There's no good news here: economic activity was extremely weak in the first half of 2011
The weak recovery has been even more anemic than we thought. The news today should be that the nation's gross domestic product fell to 1.3%, which would have been the lowest since the recession ended. Instead, however, revisions to prior quarters' GDP darken the bigger picture. The first quarter, in particular, was just a disaster. Its growth rate was revised from a modest 1.9% to just 0.4%.
First, here's the new historical picture via the Bureau of Economic Analysis's revised data:
So 1.3% growth for the second quarter is quite weak in this context. But the first quarter now looks purely awful. Here's how the revision changed things:
The recession looks much deeper, with a 8.9% rate of contraction for the U.S. economy in the fourth quarter of 2008, instead of the 6.8% decline previously thought. The quarter that followed also looks worse than first estimated with a 6.7% contraction, instead of 4.9%.
In the recovery, only the second quarter of 2010 was revised significantly upward, to 3.8% from 1.7%. The biggest downward revision was for the first quarter of this year, as already mentioned. A few quarters were revised down significantly, however.
Compared to the first quarter, the second quarter's 1.3% growth suddenly doesn't look so bad. But it is quite weak, particularly in the context of recovery. Let's break down the quarter's growth into its component parts.
Americans didn't do much to boost growth last quarter. Personal consumption expenditures rose at an annualized rate of just $2.2 billion, which added less than 0.1% to the growth rate. Spending on goods actually fell, but spending on services rose by enough to provide a slightly positive net result. The decline in good was due entirely to fewer auto purchases and less gasoline consumption. In the context of rising gas prices last quarter, this makes perfect sense.
The most help to second quarter growth came from businesses spending more money. Their investment boosted GDP by about 0.9%. In particular, investment in equipment and software rose at an annualized rate of $15.2 billion. Additional inventory growth also helped a little. Firms even invested some money in new structures.
The same can't be said of consumers, however. Residential investment provided virtually no growth to GDP in the second quarter. The housing market investment rose by just $3 billion, on an annualized basis.
Trade also helped to boost growth last quarter. It increased GDP by 0.6%. Both exports and imports rose last quarter, but exports grew much faster than imports. At the annualized rate of $25.7 billion, export growth was the weakest in two years, however.
Finally, government spending cuts continued to make matters worse. Federal government expenditures actually increased modestly at an annualized rate of $5.7 billion, thanks entirely to defense spending and despite a decline in nondefense spending. But state and local government spending fell at the annualized rate of $12.5 billion. Overall, government spending cut GDP growth by about a quarter of a percentage point.
From today's report a few things are clear. First, the recovery is rockier than most economists thought.

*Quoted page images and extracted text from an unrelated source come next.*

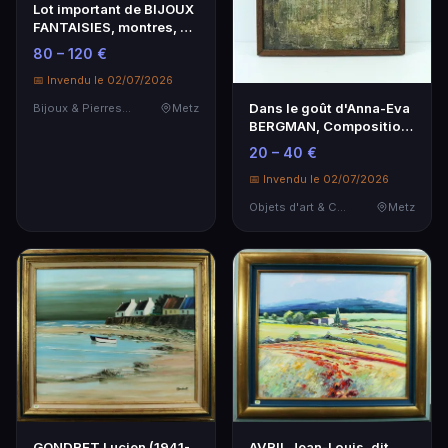
Lot important de BIJOUX
FANTAISIES, montres, 9
paires de bou…
80 – 120 €
📅 Invendu le 02/07/2026
Dans le goût d'Anna-Eva
Bijoux & Pierres Précieuses
Metz
BERGMAN, Composition,
huile sur pann…
20 – 40 €
📅 Invendu le 02/07/2026
Objets d'art & Curiosités
Metz
GONDRET Lucien (1941-
AVRIL Jean-Louis, dit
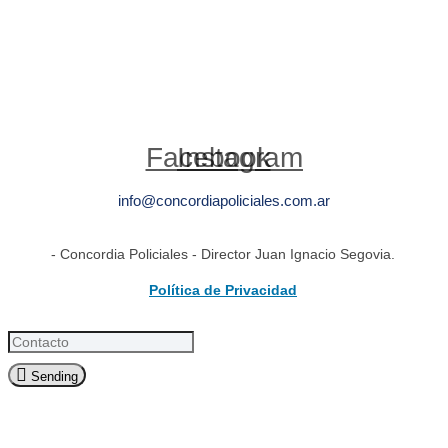
Facebook
Instagram
info@concordiapoliciales.com.ar
- Concordia Policiales - Director Juan Ignacio Segovia.
Política de Privacidad
Sending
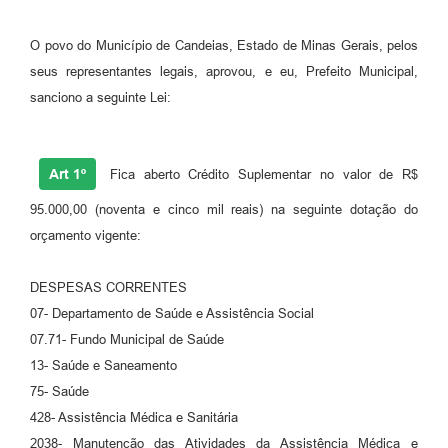
Fila de espera SUS
O povo do Município de Candeias, Estado de Minas Gerais, pelos
Canal da Ouvidoria
seus representantes legais, aprovou, e eu, Prefeito Municipal,
sanciono a seguinte Lei:
Prevican
Publicações
Art 1º
Fica aberto Crédito Suplementar no valor de R$
Vigilância em Saúde
95.000,00 (noventa e cinco mil reais) na seguinte dotação do
Creche Municipal
orçamento vigente:
Plano Diretor
DESPESAS CORRENTES
07- Departamento de Saúde e Assistência Social
Farmácia Municipal
07.71- Fundo Municipal de Saúde
REMUME
13- Saúde e Saneamento
75- Saúde
Orientações COVID-19
428- Assistência Médica e Sanitária
Contratos
2038- Manutenção das Atividades da Assistência Médica e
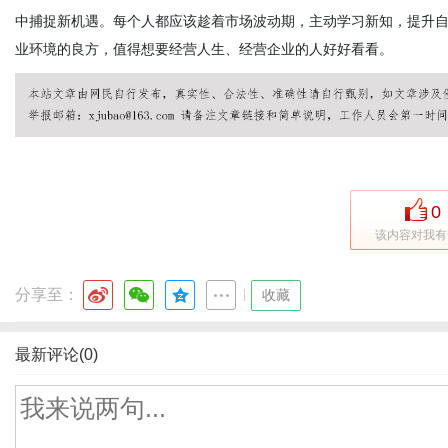
中捕捉新机遇。每个人都应该趁着市场波动期，主动学习新知，提升
业环境的良方，值得想要经营人生、经营企业的人好好看看。
0
该内容对我有
分享至：
|
收藏
最新评论(0)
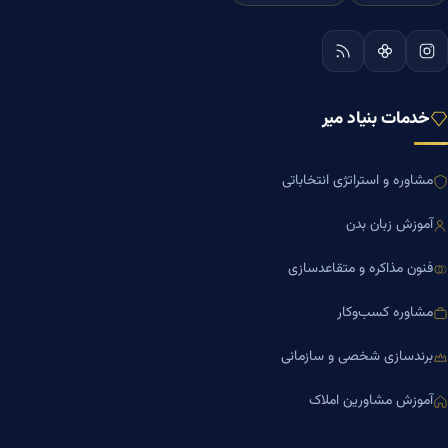
خدمات بنیاد میر
مشاوره و استراتژی انتخاباتی
آموزش زبان بدن
فنون مذاکره و متقاعدسازی
مشاوره کسب‌وکار
برندسازی شخصی و سازمانی
آموزش مشاورین املاک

Few expected such a drastic revision to first quarter growth, and second quarter growth also came in below consensus estimates. In 2011, growth is averaging just 0.8%. That's pitiful in any context, but at a time when the U.S. desperately needs jobs, that level of weak growth clearly won't cut it. And remember, second quarter growth will be significantly revised twice more in as many months. It could very well end up having been even weaker than this report indicates.

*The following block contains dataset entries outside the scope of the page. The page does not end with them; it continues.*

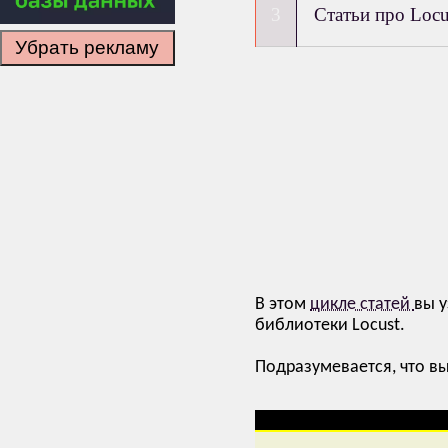
Статьи про Locu
Убрать рекламу
В этом
цикле статей
вы у
библиотеки Locust.
Подразумевается, что в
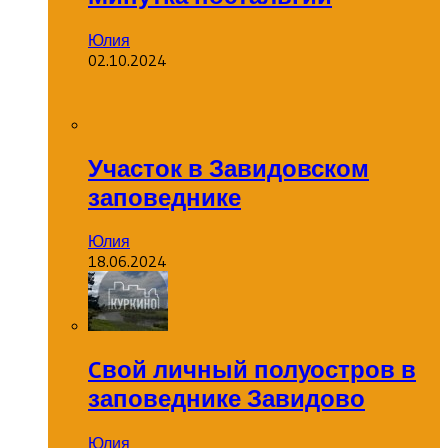
Юлия
02.10.2024
Участок в Завидовском
заповеднике
Юлия
18.06.2024
Cвой личный полуостров в
заповеднике Завидово
Юлия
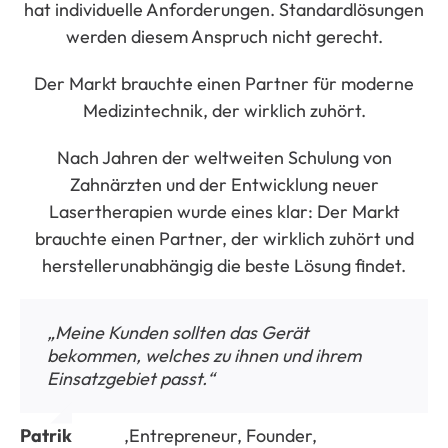
hat individuelle Anforderungen. Standardlösungen
werden diesem Anspruch nicht gerecht.
Der Markt brauchte einen Partner für moderne
Medizintechnik, der wirklich zuhört.
Nach Jahren der weltweiten Schulung von
Zahnärzten und der Entwicklung neuer
Lasertherapien wurde eines klar: Der Markt
brauchte einen Partner, der wirklich zuhört und
herstellerunabhängig die beste Lösung findet.
„Meine Kunden sollten das Gerät
bekommen, welches zu ihnen und ihrem
Einsatzgebiet passt.“
Patrik
,
Entrepreneur, Founder,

Second, Washington needs to fix the current mess they've created with their debt ceiling bickering and focus on the economy. They need to destroy any barriers in the way of businesses eager to grow, like overly burdensome regulation and uncertainty. Although deficit reduction is important, whatever plan is agreed upon needs to be heavily back-loaded so that government cuts and/or higher taxes don't prevent the U.S. from expanding in the near-term.
Third, we'll have to keep an eye on the Federal Reserve in the context of this news. Although its mandate doesn't technically call for it to promote to GDP growth -- just to seek full employment -- central bankers must be concerned about the economy's weakness in 2011. Of course, the Fed might also be a little humble about how much assistance it can really provide. After all, throughout the entire first half of the year, when the U.S. grew at the pathetic pace of 0.8%, its monetary stimulus was in effect. Obviously, it didn't create a strong, vibrant recovery.
At this point, we can mostly hope that the second half of the year is better. Firms and consumers both need to spend more, but the economy seems to be stuck in a rut. As long as unemployment remains high and growth remains low, Americans feel pessimistic about the economy. And as long as firms aren't sensing enough additional demand on the part of consumers, they won't boost spending or hiring. The road out of this trough is going to be a long one.